Also without merit is TCE's contention that GLN was negligent because Schwartz failed to notify Gino of Seneca's request to cancel the Policy after inspecting the Premises. The law is clear that brokers owe "no continuing duty to advise, guide or direct a client to obtain additional coverage" (Voss v Netherlands Ins. Co., 22 NY 3d 728, 734 [2014] [internal quotation marks and citation omitted]).

Therefore, the Court grants GLN's motion for summary judgment dismissing the amended third-party complaint and the cross-claims as asserted against it. Analysis of TCE's Motion

TCE moves for summary judgment seeking, inter alia, dismissal of plaintiffs' Amended Complaint and Seneca's cross-claims as asserted against it. Seneca argues in opposition that it properly denied coverage because plaintiffs misrepresented that no prior uncorrected fire code violations existed at the Premises. However, the Court finds TCE neither breached any contract nor duty of care based upon the following discussion.
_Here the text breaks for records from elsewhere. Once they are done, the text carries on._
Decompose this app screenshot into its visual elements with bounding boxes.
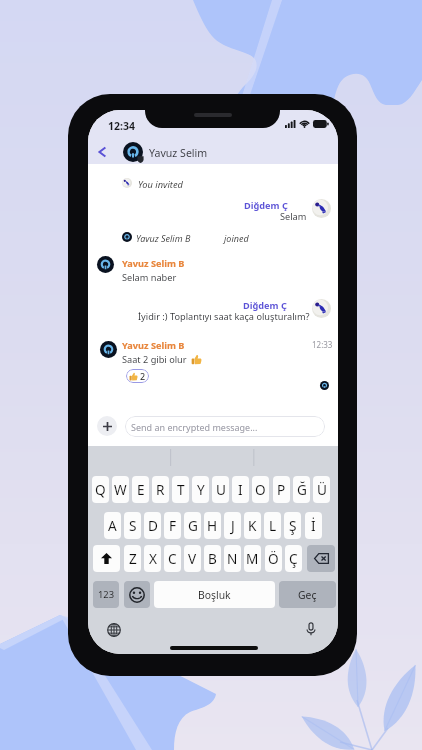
- button[interactable]: Change keyboard: [106, 622, 122, 638]
- button[interactable]: T: [172, 476, 189, 503]
- button[interactable]: Ç: [285, 545, 302, 572]
- button[interactable]: O: [252, 476, 269, 503]
- staticText: U: [216, 480, 226, 499]
- staticText: O: [255, 480, 266, 499]
- staticText: Selam: [280, 210, 307, 223]
- staticText: H: [207, 516, 218, 535]
- button[interactable]: Q: [92, 476, 109, 503]
- staticText: A: [108, 516, 117, 535]
- staticText: E: [137, 480, 145, 499]
- staticText: Ö: [268, 549, 279, 568]
- staticText: 12:33: [312, 339, 333, 350]
- button[interactable]: K: [244, 512, 261, 539]
- staticText: C: [168, 549, 177, 568]
- button[interactable]: C: [164, 545, 181, 572]
- staticText: 123: [98, 588, 115, 601]
- staticText: P: [277, 480, 286, 499]
- button[interactable]: Voice input: [303, 621, 319, 637]
- staticText: joined: [224, 232, 249, 244]
- staticText: İ: [311, 516, 316, 535]
- button[interactable]: N: [224, 545, 241, 572]
- staticText: Yavuz Selim B: [136, 232, 191, 244]
- staticText: I: [238, 480, 243, 499]
- button[interactable]: S: [124, 512, 141, 539]
- staticText: G: [188, 516, 198, 535]
- button[interactable]: X: [144, 545, 161, 572]
- staticText: W: [114, 480, 127, 499]
- button[interactable]: W: [112, 476, 129, 503]
- staticText: T: [177, 480, 185, 499]
- staticText: Ğ: [297, 480, 307, 499]
- staticText: J: [231, 516, 235, 535]
- button[interactable]: Z: [124, 545, 141, 572]
- button[interactable]: P: [273, 476, 290, 503]
- button[interactable]: I: [232, 476, 249, 503]
- button[interactable]: R: [152, 476, 169, 503]
- staticText: Diğdem Ç: [244, 199, 288, 212]
- staticText: Saat 2 gibi olur: [122, 353, 187, 366]
- button[interactable]: Ğ: [293, 476, 310, 503]
- staticText: Ş: [289, 516, 297, 535]
- button[interactable]: Shift: [93, 545, 120, 572]
- staticText: Send an encrypted message...: [131, 421, 258, 433]
- staticText: Diğdem Ç: [243, 299, 287, 312]
- button[interactable]: J: [224, 512, 241, 539]
- button[interactable]: M: [244, 545, 261, 572]
- staticText: V: [188, 549, 197, 568]
- button[interactable]: İ: [305, 512, 322, 539]
- button[interactable]: D: [144, 512, 161, 539]
- button[interactable]: Emoji: [124, 581, 150, 608]
- staticText: D: [148, 516, 158, 535]
- button[interactable]: A: [104, 512, 121, 539]
- staticText: M: [246, 549, 259, 568]
- button[interactable]: Add attachment: [97, 416, 117, 436]
- staticText: Q: [95, 480, 106, 499]
- staticText: Y: [197, 480, 205, 499]
- staticText: Ç: [289, 549, 298, 568]
- staticText: R: [156, 480, 165, 499]
- staticText: N: [227, 549, 238, 568]
- staticText: Z: [129, 549, 137, 568]
- button[interactable]: 2: [126, 369, 149, 383]
- button[interactable]: Back: [95, 145, 109, 159]
- button[interactable]: B: [204, 545, 221, 572]
- staticText: Ü: [317, 480, 327, 499]
- staticText: Yavuz Selim B: [122, 257, 185, 270]
- button[interactable]: E: [132, 476, 149, 503]
- staticText: B: [208, 549, 217, 568]
- button[interactable]: L: [264, 512, 281, 539]
- button[interactable]: Ü: [313, 476, 330, 503]
- staticText: 12:34: [108, 119, 135, 133]
- button[interactable]: H: [204, 512, 221, 539]
- staticText: Selam naber: [122, 271, 177, 284]
- staticText: Geç: [298, 588, 317, 602]
- staticText: 2: [140, 370, 146, 382]
- staticText: F: [169, 516, 177, 535]
- staticText: İyidir :) Toplantıyı saat kaça oluştural…: [138, 310, 310, 323]
- button[interactable]: V: [184, 545, 201, 572]
- staticText: Yavuz Selim B: [122, 339, 185, 352]
- button[interactable]: Send an encrypted message...: [125, 416, 325, 437]
- staticText: L: [269, 516, 277, 535]
- button[interactable]: Boşluk: [154, 581, 275, 608]
- staticText: Boşluk: [198, 588, 231, 602]
- button[interactable]: U: [212, 476, 229, 503]
- button[interactable]: Ş: [284, 512, 301, 539]
- button[interactable]: Backspace: [307, 545, 335, 572]
- staticText: S: [129, 516, 137, 535]
- button[interactable]: G: [184, 512, 201, 539]
- button[interactable]: Geç: [279, 581, 336, 608]
- button[interactable]: F: [164, 512, 181, 539]
- staticText: K: [248, 516, 257, 535]
- button[interactable]: Y: [192, 476, 209, 503]
- staticText: X: [149, 549, 157, 568]
- staticText: Yavuz Selim: [149, 146, 208, 160]
- button[interactable]: Ö: [265, 545, 282, 572]
- button[interactable]: 123: [93, 581, 119, 608]
- staticText: You invited: [138, 178, 183, 191]
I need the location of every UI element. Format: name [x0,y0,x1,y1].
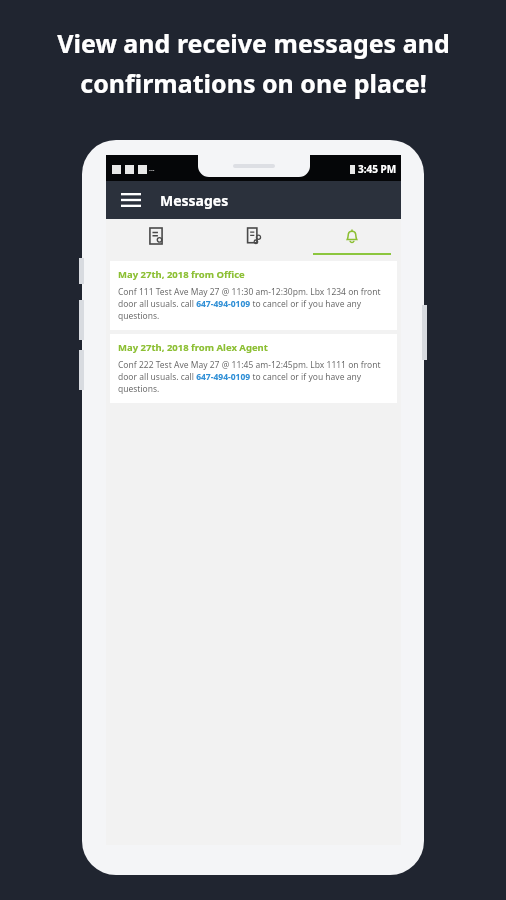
staticText: confirmations on one place! [80,66,427,100]
button[interactable]: May 27th, 2018 from Office [110,261,397,330]
staticText: ... [149,164,155,174]
button[interactable]: Open navigation menu [114,183,148,217]
staticText: May 27th, 2018 from Alex Agent [118,341,268,354]
staticText: Conf 111 Test Ave May 27 @ 11:30 am-12:3… [118,286,389,322]
button[interactable]: May 27th, 2018 from Alex Agent [110,334,397,403]
staticText: 3:45 PM [358,162,397,176]
staticText: View and receive messages and [57,26,450,60]
staticText: Messages [160,191,229,210]
staticText: Conf 222 Test Ave May 27 @ 11:45 am-12:4… [118,359,389,395]
button[interactable]: Notifications tab [303,219,401,253]
button[interactable]: Documents tab [106,219,205,253]
button[interactable]: Reports tab [205,219,303,253]
staticText: May 27th, 2018 from Office [118,268,245,281]
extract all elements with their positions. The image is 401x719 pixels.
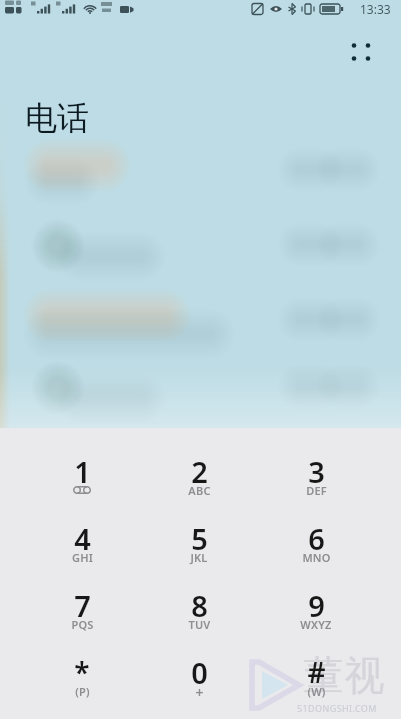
staticText: TUV [188, 617, 211, 632]
staticText: JKL [190, 550, 208, 565]
staticText: GHI [72, 550, 93, 565]
button[interactable]: 9 [261, 586, 371, 648]
staticText: 13:33 [360, 1, 391, 17]
staticText: 电话 [25, 98, 89, 138]
staticText: 5 [191, 519, 208, 551]
staticText: DEF [306, 483, 327, 498]
button[interactable]: # [261, 653, 371, 715]
button[interactable]: More options [340, 31, 381, 72]
button[interactable]: 3 [261, 452, 371, 514]
button[interactable]: 0 [144, 653, 254, 715]
staticText: # [307, 653, 326, 685]
button[interactable]: 2 [144, 452, 254, 514]
staticText: MNO [302, 550, 331, 565]
staticText: 2 [191, 452, 208, 484]
staticText: 0 [191, 653, 208, 685]
staticText: 9 [308, 586, 325, 618]
button[interactable]: 5 [144, 519, 254, 581]
staticText: + [195, 683, 204, 699]
button[interactable]: 8 [144, 586, 254, 648]
staticText: 3 [308, 452, 325, 484]
button[interactable]: * [27, 653, 137, 715]
button[interactable]: 4 [27, 519, 137, 581]
staticText: 7 [74, 586, 91, 618]
staticText: (P) [75, 684, 90, 699]
staticText: 8 [191, 586, 208, 618]
staticText: 董视 [303, 650, 385, 700]
staticText: PQS [71, 617, 94, 632]
staticText: 6 [308, 519, 325, 551]
button[interactable]: 6 [261, 519, 371, 581]
button[interactable]: 1 [27, 452, 137, 514]
staticText: ABC [188, 483, 211, 498]
button[interactable]: 7 [27, 586, 137, 648]
staticText: 1 [74, 452, 91, 484]
staticText: WXYZ [300, 617, 332, 632]
staticText: 51DONGSHI.COM [297, 702, 377, 714]
staticText: * [74, 653, 90, 685]
staticText: 4 [74, 519, 91, 551]
staticText: (W) [307, 684, 326, 699]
Maggio testified no fire code violations existed in September 2013 (Maggio EBT Transcript, P. 199, L. 8-22, NYSCEF Doc No. 192). Maggio also averred in his affidavit that the Town of Islip issued a violation for the Premises in November 2012 "because the piles were over the allowed height for the fire suppression system" (Maggio Affidavit, ¶ 21, NYSCEF Doc. No. 282). However, Maggio further averred in his affidavit that the violation "had been addressed and taken care of, was closed and no longer an open issue" prior to the date plaintiffs applied for the Policy (id., ¶ 22).

Further, Gino testified that Testa advised him that no fire code violations existed (Gino EBT Transcript, P. 127, L. 3-23, NYSCEF Doc. No. 152). This evidence establishes that the information as to whether uncorrected fire code violations existed was consistent with plaintiffs' representations and the information they provided to Gino. As previously discussed, the evidence establishes plaintiffs provided TCE with the information which TCE forwarded to GLN, and that GLN provided Seneca with such information.

Seneca also argues in opposition that it properly denied coverage because plaintiffs breached the warranty against conducting recycling operations at the Premises. Initially, the Court notes the application for insurance described the operations as a "transfer station" and failed to ask whether recycling occurred there (Application, NYSCEF Doc. No. 240). The Court also notes Steffa asked Schwartz in his September 12, 2013 email whether plaintiffs conducted recycling at the Premises and Schwartz responded no such activity occurred there. In addition, Schwartz's description of the Premises in his September 12, 2013 email and the nature of plaintiffs' operations is consistent with Seneca's Inspection Report which characterized the Premises as "a solid waste transfer facility," and indicated that debris was "sorted and shipped out to the appropriate recycling facility by truck or rail" (Inspection Report, P. 2, NYSCEF Doc. No. 197).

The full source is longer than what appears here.